[Stored data entries]
----------

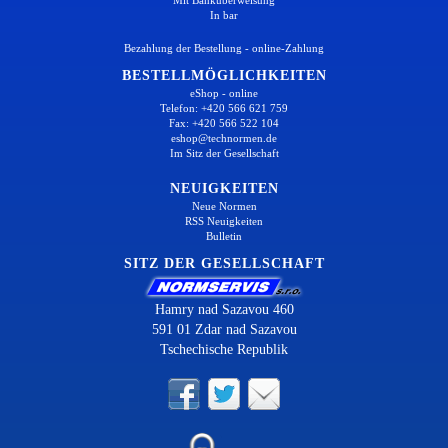
In bar
Bezahlung der Bestellung - online-Zahlung
BESTELLMÖGLICHKEITEN
eShop - online
Telefon: +420 566 621 759
Fax: +420 566 522 104
eshop@technormen.de
Im Sitz der Gesellschaft
NEUIGKEITEN
Neue Normen
RSS Neuigkeiten
Bulletin
SITZ DER GESELLSCHAFT
Hamry nad Sazavou 460
591 01 Zdar nad Sazavou
Tschechische Republik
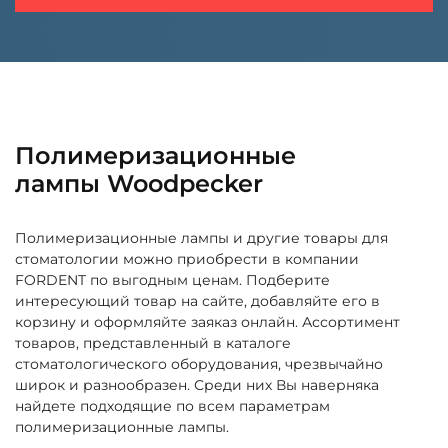
Полимеризационные
лампы Woodpecker
Полимеризационные лампы и другие товары для
стоматологии можно приобрести в компании
FORDENT по выгодным ценам. Подберите
интересующий товар на сайте, добавляйте его в
корзину и оформляйте заяказ онлайн. Ассортимент
товаров, представленный в каталоге
стоматологического оборудования, чрезвычайно
широк и разнообразен. Среди них Вы наверняка
найдете подходящие по всем параметрам
полимеризационные лампы.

----------

Repeat the records verbatim, excluding pictures.

In bar
Bezahlung der Bestellung - online-Zahlung
BESTELLMÖGLICHKEITEN
eShop - online
Telefon: +420 566 621 759
Fax: +420 566 522 104
eshop@technormen.de
Im Sitz der Gesellschaft
NEUIGKEITEN
Neue Normen
RSS Neuigkeiten
Bulletin
SITZ DER GESELLSCHAFT
Hamry nad Sazavou 460
591 01 Zdar nad Sazavou
Tschechische Republik
Полимеризационные
лампы Woodpecker
Полимеризационные лампы и другие товары для
стоматологии можно приобрести в компании
FORDENT по выгодным ценам. Подберите
интересующий товар на сайте, добавляйте его в
корзину и оформляйте заяказ онлайн. Ассортимент
товаров, представленный в каталоге
стоматологического оборудования, чрезвычайно
широк и разнообразен. Среди них Вы наверняка
найдете подходящие по всем параметрам
полимеризационные лампы.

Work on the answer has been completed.